A Stratfor commentary says that a protracted, U.S.-led ground campaign in Afghanistan will eventually shift the focus of the campaign against terrorism to Central Asian states, and probably Kyrgyzstan. It notes that the Central Asian nations are battling their own internal Islamic extremist groups, such as the Islamic Movement of Uzbekistan, or IMU. Current operations in Afghanistan may fuel Muslim support for some of the more fundamentalist Islamic factions. In addition, it is largely feared that fighters from the conflict in Afghanistan could slip through the borders. Stratfor writes: "The Islamic Movement of Uzbekistan, or IMU, is now concentrating efforts to recruit militants in the Chui region, where the capital of Kyrgyzstan is located. This is a consequence of Uzbekistan's vigilance in border security and the comparative ease of penetrating Kyrgyzstan..." Stratfor predicts that the campaign against terrorism will have no choice but to expand into Central Asia to deal with what it calls the "substantial militant threat emerging north of the Afghan theater."


In "Eurasia View," Josh Machleder of Internews looks at the issue of press freedom in Uzbekistan. He says that, "After years of repressing freedom of expression, [President Islam] Karimov is now taking tentative steps to open up Uzbekistan's tightly controlled media. But gaining popular trust is proving a difficult challenge for the government."

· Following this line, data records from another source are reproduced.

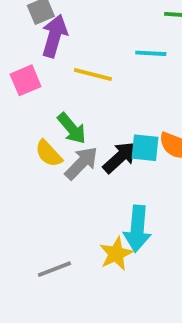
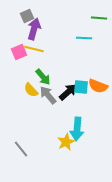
yellow line: (93, 75) -> (34, 49), moved
gray arrow: (81, 163) -> (48, 95), turned -84
gray line: (54, 269) -> (21, 149), moved, turned 72

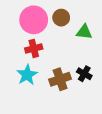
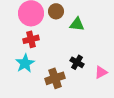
brown cross: (60, 79) -> (55, 78), moved

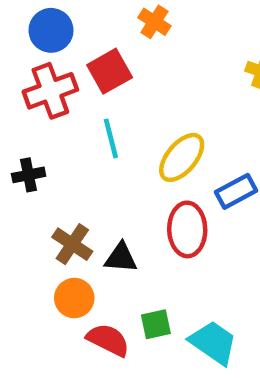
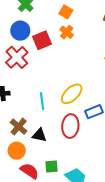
red square: (110, 71) -> (42, 40), moved
red cross: (50, 91) -> (17, 57), turned -30
cyan line: (111, 138) -> (42, 101), moved

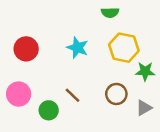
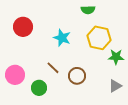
red circle: (26, 49) -> (23, 27), moved
brown circle: (116, 94) -> (77, 76), moved
brown line: (72, 95) -> (53, 68), moved

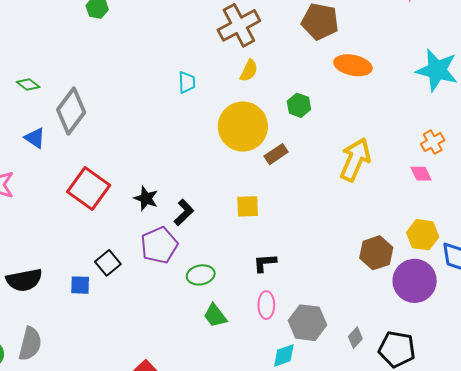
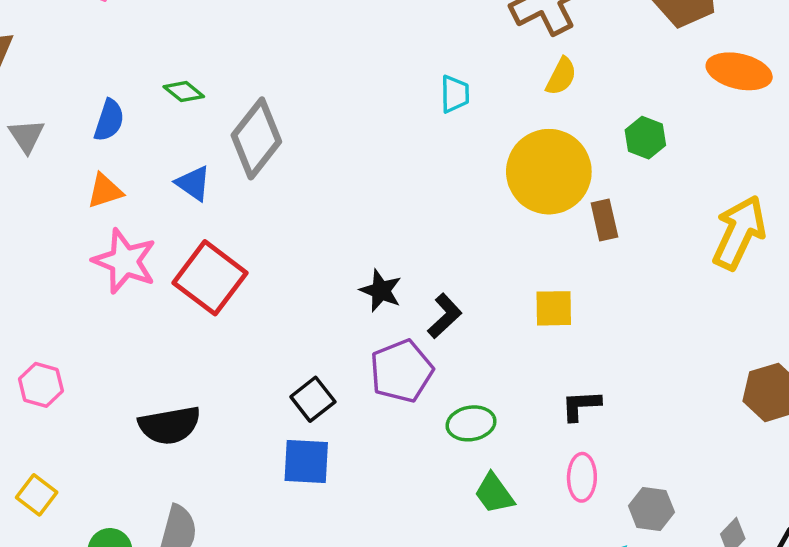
brown rectangle: (276, 154) -> (604, 220), turned -70
red square: (89, 189) -> (210, 278), moved
blue square: (80, 285) -> (306, 462), moved, size x1.4
gray hexagon: (307, 323) -> (651, 509), size x0.7

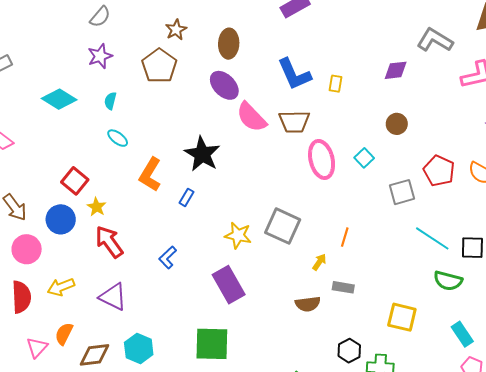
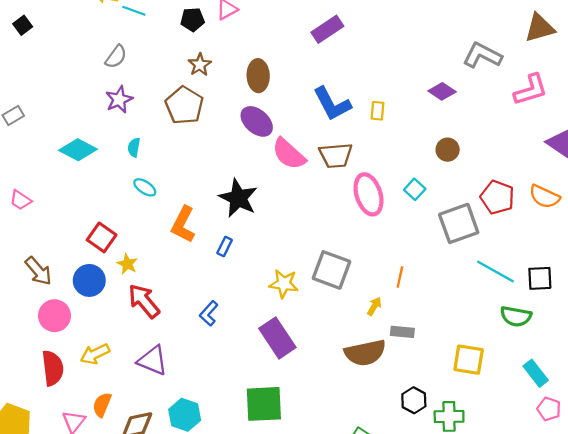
purple diamond: (396, 70) -> (442, 91), turned 45
gray square: (402, 192) -> (459, 223), size x1.4
brown semicircle: (308, 304) -> (365, 353), size x1.5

In recent days, President Karimov has attempted to appear more open in discussing Uzbekistan's newly formed strategic alliance with the United States. The major motivation for Karimov's growing candor, Machleder says, appears to be "the government's desire to counter what it perceives as distorted Russian media reports." He notes that many Uzbeks consider Russian media to be more objective, while the Uzbek government is very concerned over how Russian outlets have been portraying recent events in Uzbekistan.

But Machleder says that "[although] apparently determined to provide more information via the local press, the Uzbek leadership seems intent on controlling how developments are framed." And authorities are quick to repeat the official Uzbek position that "not a single U.S. aircraft" taking part in the bombing strikes on Afghanistan "will be given permission to land in Uzbekistan."

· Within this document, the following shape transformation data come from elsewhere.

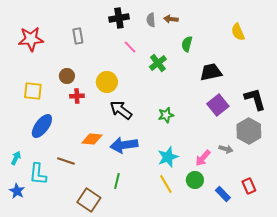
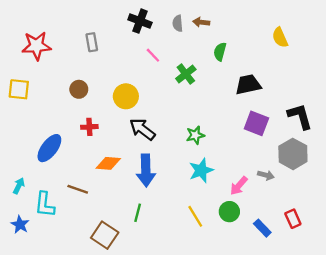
black cross: (119, 18) -> (140, 21), turned 30
yellow square: (33, 91) -> (19, 89), moved
red cross: (77, 96) -> (89, 127), moved
purple square: (218, 105) -> (256, 123), turned -30
blue arrow: (124, 145) -> (146, 170), turned -84
cyan star: (168, 157) -> (201, 170), moved

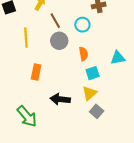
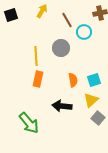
brown line: (55, 21) -> (67, 20), moved
yellow line: (26, 38) -> (36, 56), moved
orange semicircle: (83, 54) -> (73, 80), moved

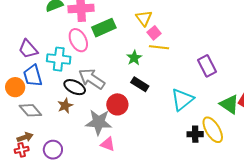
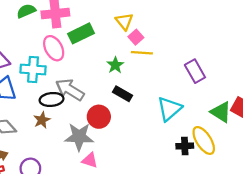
black ellipse: (75, 87) -> (52, 99), turned -30

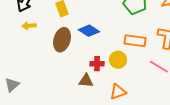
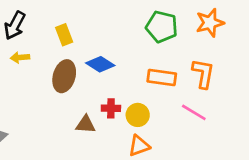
yellow circle: (118, 60) -> (138, 115), moved
brown triangle: (86, 81) -> (86, 124), moved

"Die Welt" carries a commentary by Jacques Schuster, in which he considers the media in connection with the war against terrorism. He writes: "In the war against terror, the battle of words has begun." Bin Laden and his adherents are forever concerned with publicity, he says. With every appearance in front of the camera they hope to rouse the Islamic masses. They are also intent on demonstrating their might to Muslims throughout the world. They have proved that not only U.S. President George W. Bush can exploit TV publicity.

"The West," says the commentary, "has the chance to counter this propaganda. And it should make use of this." On the other hand, bin Laden's appearance on TV has brought something positive. For those who still had doubts that he was the mastermind behind the attacks a month ago on New York and Washington, this kind of propaganda serves as additional proof. Bin Laden is threatening with more attacks, which justifies the assault on Afghanistan and can be clearly viewed as an act of defense, says Schuster.


Columnist Eric Dupin, writing in the French daily "Liberation," considers life in Afghanistan after the Taliban. He asks if the Afghan opposition Northern Alliance offer a credible alternative. The alliance only controls 5-10 percent of Afghan territory. Since the beginnings of the American strikes on 7 October, they have been on watch, says Dupin. They are unambiguous in their aims, he says -- to seize the capital, Kabul. But many doubt if the Northern Alliance will be a credible alternative, primarily for reasons of ethnic balance. The alliance is made up of ethnic minorities in a country dominated by Pashtuns. And the personalities of its leaders do not inspire confidence, Dupin adds, noting that there has already been criticism of the alliance's human rights record. Thus, says Dupin, the Western coalition is attempting to create a "forced marriage" between the Pashtun former king, Mohammed Zahir Shah, and the opposition alliance. But Dupin says that this marriage "will be a battle in Afghanistan, even more than usual."